The Greek National Socialist Party (Ελληνικό Εθνικό Σοσιαλιστικό Κόμμα) was a Nazi party founded in Greece in 1932 by George S. Mercouris, a former Cabinet minister.

==History==
Established in Athens in December 1932, the National Socialist Party was one of the far right groups active in the country at the time, others including the National Union of Greece (Εθνική Ενωση Ελλάδος), Iron Peace (Σιδηρά Ειρήνη), Trident (Τρίαινα), and National Sovereign State (Εθνικό Κυρίαρχο Κράτος, led by Skilakakis). However, it was distinguished by being the most fiercely supportive of Adolf Hitler, seeking to copy the Nazi Party in organizational and policy terms.

The party emerged after Mercouris, who had previously shown sympathy to Italian fascist trade unions, split from Panagis Tsaldaris and the Populist Party over the need for a coalition government. Through contacts with Galeazzo Ciano, Mercouris secured funding for the new group from Italy, although this soon dried up as they were not convinced that the party was in any position to gain power.

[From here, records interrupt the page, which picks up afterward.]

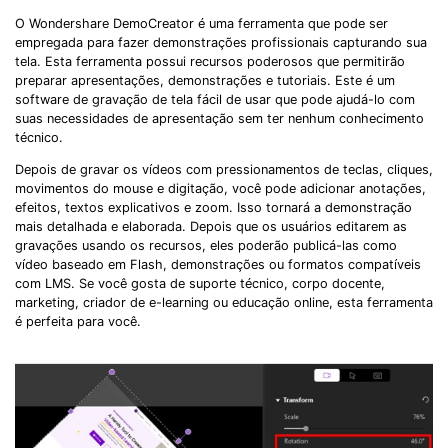
O Wondershare DemoCreator é uma ferramenta que pode ser
empregada para fazer demonstrações profissionais capturando sua
tela. Esta ferramenta possui recursos poderosos que permitirão
preparar apresentações, demonstrações e tutoriais. Este é um
software de gravação de tela fácil de usar que pode ajudá-lo com
suas necessidades de apresentação sem ter nenhum conhecimento
técnico.
Depois de gravar os vídeos com pressionamentos de teclas, cliques,
movimentos do mouse e digitação, você pode adicionar anotações,
efeitos, textos explicativos e zoom. Isso tornará a demonstração
mais detalhada e elaborada. Depois que os usuários editarem as
gravações usando os recursos, eles poderão publicá-las como
vídeo baseado em Flash, demonstrações ou formatos compatíveis
com LMS. Se você gosta de suporte técnico, corpo docente,
marketing, criador de e-learning ou educação online, esta ferramenta
é perfeita para você.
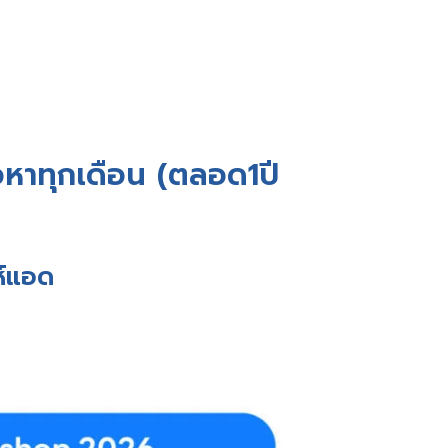
้อหาทุกเดือน (ตลอด1ปี
ห์แอด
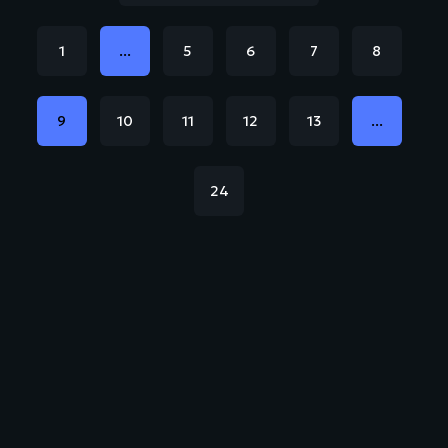
1
...
5
6
7
8
9
10
11
12
13
...
24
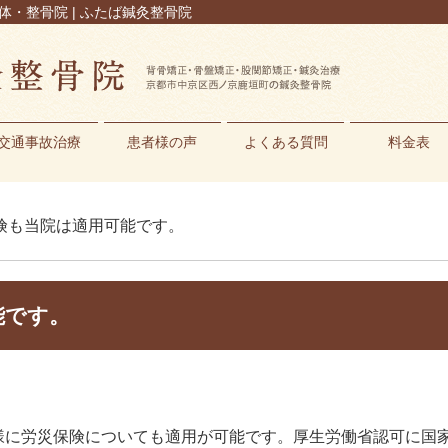
体・整骨院 | ふたば鍼灸整骨院
交通事故治療
患者様の声
よくある質問
料金表
保険も当院は適用可能です。
能です。
様に労災保険についても適用が可能です。厚生労働省認可に国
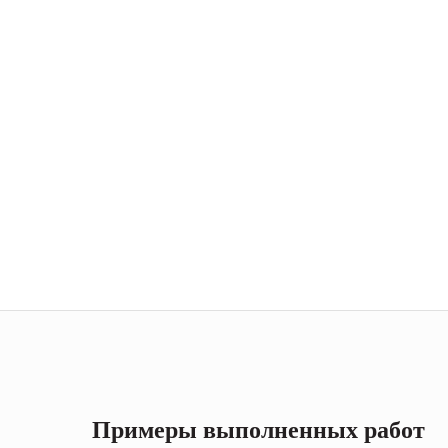
Примеры выполненных работ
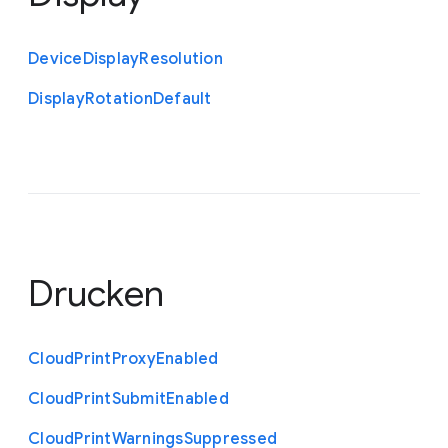
Device
Display
Resolution
Display
Rotation
Default
Drucken
Cloud
Print
Proxy
Enabled
Cloud
Print
Submit
Enabled
Cloud
Print
Warnings
Suppressed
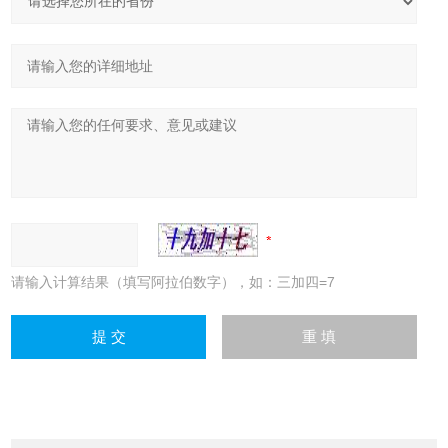
请输入计算结果（填写阿拉伯数字），如：三加四=7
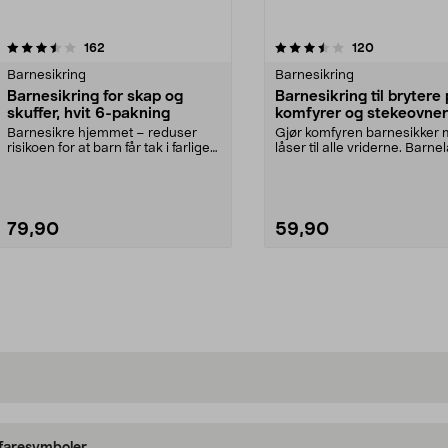
3.5av 5 stjerner
anmeldelser
anmeldelser
162
120
Barnesikring
Barnesikring
Barnesikring for skap og
Barnesikring til brytere
skuffer, hvit 6-pakning
komfyrer og stekeovner
Barnesikre hjemmet – reduser
Gjør komfyren barnesikker
risikoen for at barn får tak i farlige
låser til alle vriderne. Barne
gjenstander....
som hindrer at b...
79,90
59,90
Legg i handlekurv
Legg i handlekurv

Initially, the party had its main offices at 10-12, Karagiorgi Servias street in central Athens. From those premises they published a morning newspaper called Ethniki Simaia ("National Flag"), starting in December 1934.

The party itself was largely geared towards Italian fascism, although Mercouris himself and some of his main followers were more drawn to the German model. Mercouris was sometimes used as a go-between by the collaborationist government during the German occupation.

==Political support==
The Greek party, however did not serve the regime of Ioannis Metaxas, although given the monarchist stance of the party many of its followers were reconciled to the new government. During the Axis occupation of Greece the group was allowed to continue, although it had no real role in the largely military-based Greek government and faced competition from the other extremist movements. It had hoped to gain influence but the Germans reasoned that given its chronic lack of popular support it was not expedient to offer the party any power.